1821 The 24-mile stretch from Utica to Great Falls opened. Construction began on the most difficult portion of the canal, the 86 miles from Little Falls to the Hudson River. Squeezed between steep banks rising as high as 500 feet above the river' level, the torrent of white water poured down over a broad tumble of rocks and then fell over 40 feet in less than half a mile through the canal's narrowest stretch. The village of Little Falls connected with the canal along a large aqueduct about 30 feet over the rushing water. Twenty-seven locks needed to be constructed in one 16-mile stretch between Schenectady and Troy.

1823 The final section - westward from Rochester to the terminus on Lake Erie - presented two of the greatest challenges to the canal'sPainting of traveling down the Erie Canal engineers: a 60- foot escarpment at Lockport and a section several miles long of hard rock between Lockport and Pendleton through which a deep cut would have to be made.

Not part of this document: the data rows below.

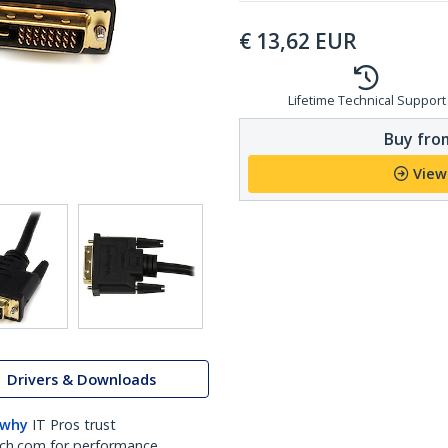
€
13,62
EUR
Lifetime Technical Support
Buy from
View
Drivers & Downloads
 why
IT Pros trust
ch.com for performance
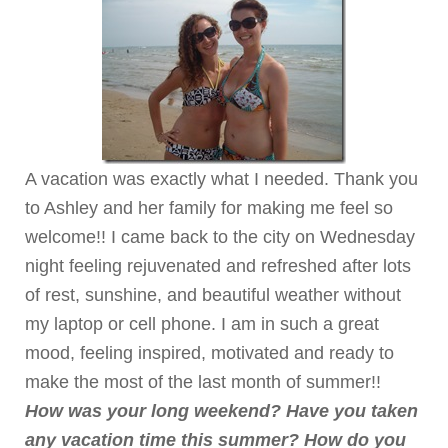
A vacation was exactly what I needed. Thank you
to Ashley and her family for making me feel so
welcome!! I came back to the city on Wednesday
night feeling rejuvenated and refreshed after lots
of rest, sunshine, and beautiful weather without
my laptop or cell phone. I am in such a great
mood, feeling inspired, motivated and ready to
make the most of the last month of summer!!
How was your long weekend? Have you taken
any vacation time this summer? How do you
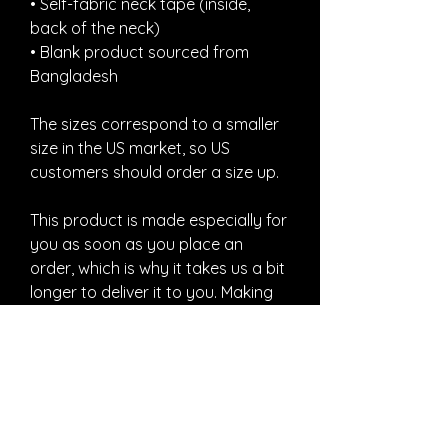
• Self-fabric neck tape (inside, 
back of the neck)
• Blank product sourced from 
Bangladesh
The sizes correspond to a smaller 
size in the US market, so US 
customers should order a size up.
This product is made especially for 
you as soon as you place an 
order, which is why it takes us a bit 
longer to deliver it to you. Making 
products on demand instead of in 
bulk helps reduce overproduction, 
so thank you for making thoughtful 
purchasing decisions!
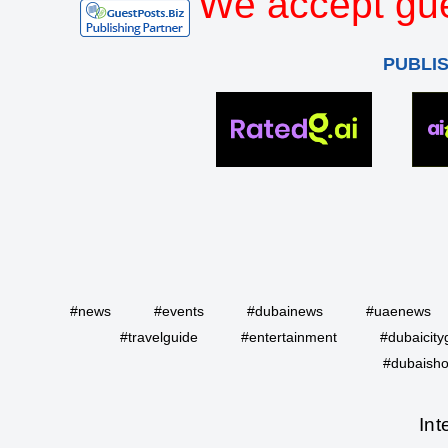
We accept gue
PUBLI
#news
#events
#dubainews
#uaenews
#travelguide
#entertainment
#dubaicity
#dubaisho
Int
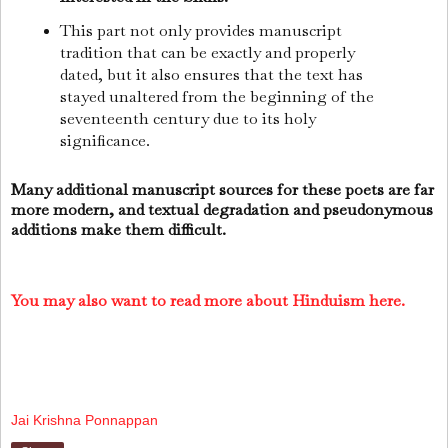
This part not only provides manuscript
tradition that can be exactly and properly
dated, but it also ensures that the text has
stayed unaltered from the beginning of the
seventeenth century due to its holy
significance.
Many additional manuscript sources for these poets are far
more modern, and textual degradation and pseudonymous
additions make them difficult.
You may also want to read more about Hinduism here.
Jai Krishna Ponnappan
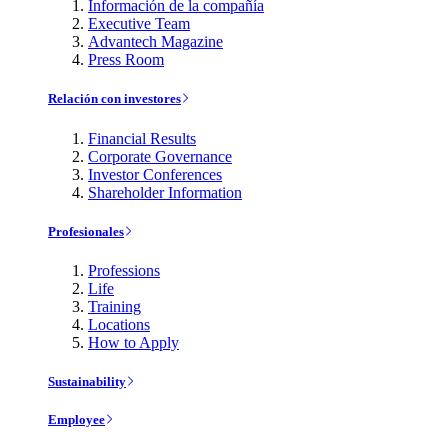
Información de la compañía
Executive Team
Advantech Magazine
Press Room
Relación con investores
Financial Results
Corporate Governance
Investor Conferences
Shareholder Information
Profesionales
Professions
Life
Training
Locations
How to Apply
Sustainability
Employee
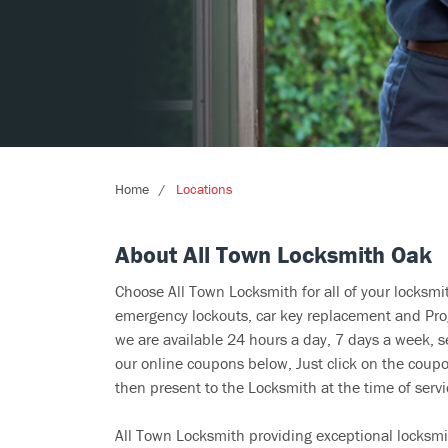
Home
Locations
About All Town Locksmith Oak
Choose All Town Locksmith for all of your locksm
emergency lockouts, car key replacement and Prog
we are available 24 hours a day, 7 days a week, 
our online coupons below, Just click on the coupo
then present to the Locksmith at the time of servi
All Town Locksmith providing exceptional locksmi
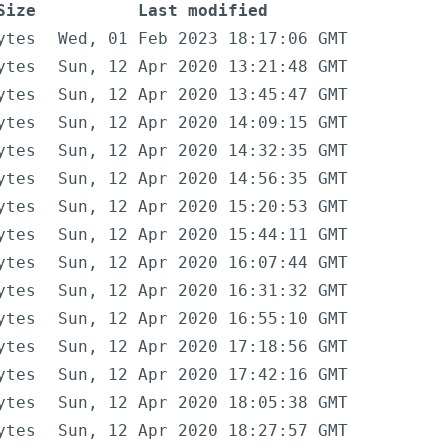
Size
Last modified
ytes
Wed, 01 Feb 2023 18:17:06 GMT
ytes
Sun, 12 Apr 2020 13:21:48 GMT
ytes
Sun, 12 Apr 2020 13:45:47 GMT
ytes
Sun, 12 Apr 2020 14:09:15 GMT
ytes
Sun, 12 Apr 2020 14:32:35 GMT
ytes
Sun, 12 Apr 2020 14:56:35 GMT
ytes
Sun, 12 Apr 2020 15:20:53 GMT
ytes
Sun, 12 Apr 2020 15:44:11 GMT
ytes
Sun, 12 Apr 2020 16:07:44 GMT
ytes
Sun, 12 Apr 2020 16:31:32 GMT
ytes
Sun, 12 Apr 2020 16:55:10 GMT
ytes
Sun, 12 Apr 2020 17:18:56 GMT
ytes
Sun, 12 Apr 2020 17:42:16 GMT
ytes
Sun, 12 Apr 2020 18:05:38 GMT
ytes
Sun, 12 Apr 2020 18:27:57 GMT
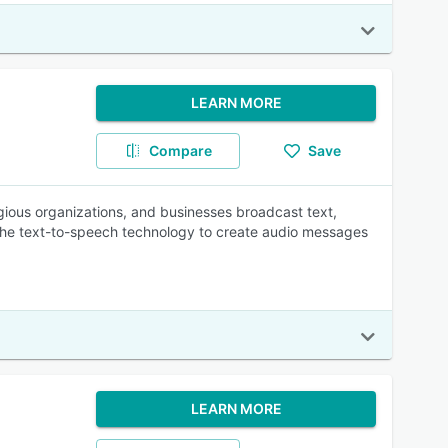
LEARN MORE
Compare
Save
eligious organizations, and businesses broadcast text,
 the text-to-speech technology to create audio messages
LEARN MORE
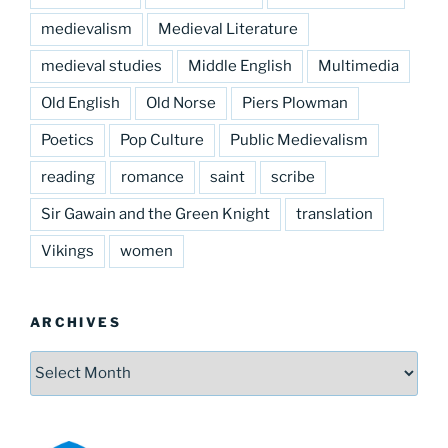
medievalism
Medieval Literature
medieval studies
Middle English
Multimedia
Old English
Old Norse
Piers Plowman
Poetics
Pop Culture
Public Medievalism
reading
romance
saint
scribe
Sir Gawain and the Green Knight
translation
Vikings
women
ARCHIVES
Archives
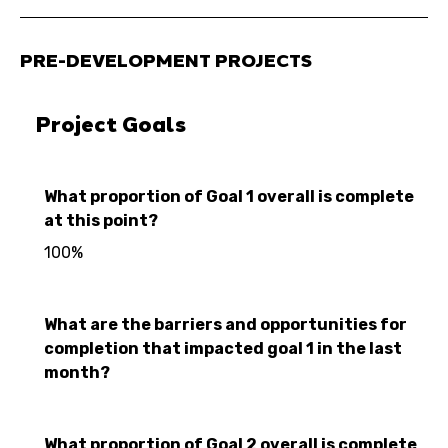
PRE-DEVELOPMENT PROJECTS
Project Goals
What proportion of Goal 1 overall is complete
at this point?
100%
What are the barriers and opportunities for
completion that impacted goal 1 in the last
month?
What proportion of Goal 2 overall is complete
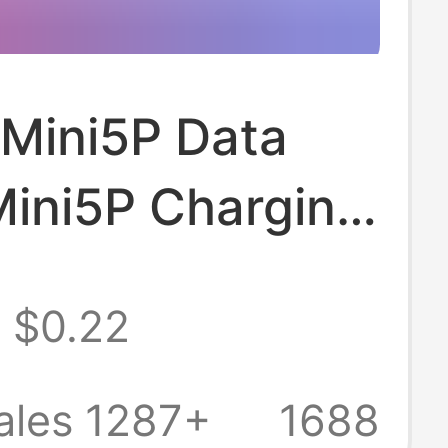
 Mini5P Data
Mini5P Charging
V3 Data Cable
$0.22
arging Cable
 Phone Data
ales 1287+
1688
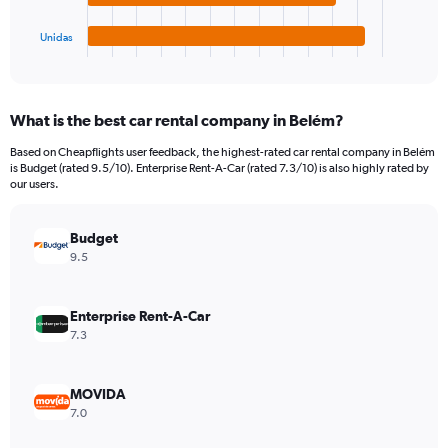
has
180.
1
Unidas
X
End
of
axis
interactive
displaying
chart
categories.
What is the best car rental company in Belém?
Range:
4
Based on Cheapflights user feedback, the highest-rated car rental company in Belém
categories.
is Budget (rated 9.5/10). Enterprise Rent-A-Car (rated 7.3/10) is also highly rated by
The
our users.
chart
has
Budget
1
Y
9.5
axis
displaying
values.
Enterprise Rent-A-Car
Range:
7.3
0
to
48.
MOVIDA
7.0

1824 Over 300 bridges were built across the canal between Utica and Albany to connect farms and properties that had been divided by the canal route.

1825 On October 26, the Erie Canal was officially completed and opened with a grand celebration. The completed canal stretched 363 miles from Buffalo to Albany on the Hudson River. From there, it was 150 miles down river to New York City. The work had been accomplished by thousands of workers - most of whom were Irish - who essentially hand dug a ditch 4 feet deep and 40 feet wide through 363 miles of forest and land largely unpopulated by Euro-Americans.

On November 4, the "Wedding of the Waters" occurred when the Seneca Chief arrived in Buffalo with a keg of Atlantic water. Judge Samuel Wilkeson emptied the keg into Lake Erie and in so doing, the official chronicler of the events, William L. Stone, wrote: "Europe already begins to admire, American can never forget to acknowledge, that THEY HAVE BUILT THE LONGEST CANAL IN THE WORLD IN THE LEAST TIME, WITH THE LEAST EXPERIENCE, FOR THE LEAST MONEY, AND TO THE GREATEST PUBLIC BENEFIT."

Before the Canal was built, it took 6 weeks to move goods from Albany to Buffalo. After the Canal was built, it took less than a week and it cost 1/10 of the price to move goods!

1826 New York State began the first enlargement of the Erie Canal which was completed in 1862.

1836 The New York legislature considered a plan to enlarge the Erie Canal to a70 foot width and a 7 foot depth.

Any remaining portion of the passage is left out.